Wie der Sand in den Darm kommt
- Beim Apportieren bleibt nasser Sand am Ball kleben. Dein Hund schluckt ihn mit.
- Beim Buddeln und Toben nimmt er Sand direkt ins Maul.
- Abgeleckte Pfoten und sandiges Fell tragen weiter Sand nach.
- Ufernahes Salzwasser ist mit feinem Sand vermischt.
Warum eine Sandkolik gefährlich ist
- Nasser Sand verdichtet sich im Darm zu einem schweren Klumpen.
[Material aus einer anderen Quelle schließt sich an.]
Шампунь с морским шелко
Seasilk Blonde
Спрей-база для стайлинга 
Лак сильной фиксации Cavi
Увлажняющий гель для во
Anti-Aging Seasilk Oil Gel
- Ist es genug, blockiert er Dünn- und Dickdarm. Ein Darmverschluss droht.
- Kleine Hunde trifft es früher. Bei ihnen reicht schon weniger Sand.
- Unbehandelt kann eine Sandkolik tödlich enden.
So schützt du deinen Hund
- Lass sandiges Spielzeug nicht ins Maul. Bälle sind die häufigste Falle.
- Mach alle zwanzig Minuten Pause und beobachte deinen Hund.
- Biete regelmäßig frisches Wasser an. Halte ihn vom Salzwasser ab.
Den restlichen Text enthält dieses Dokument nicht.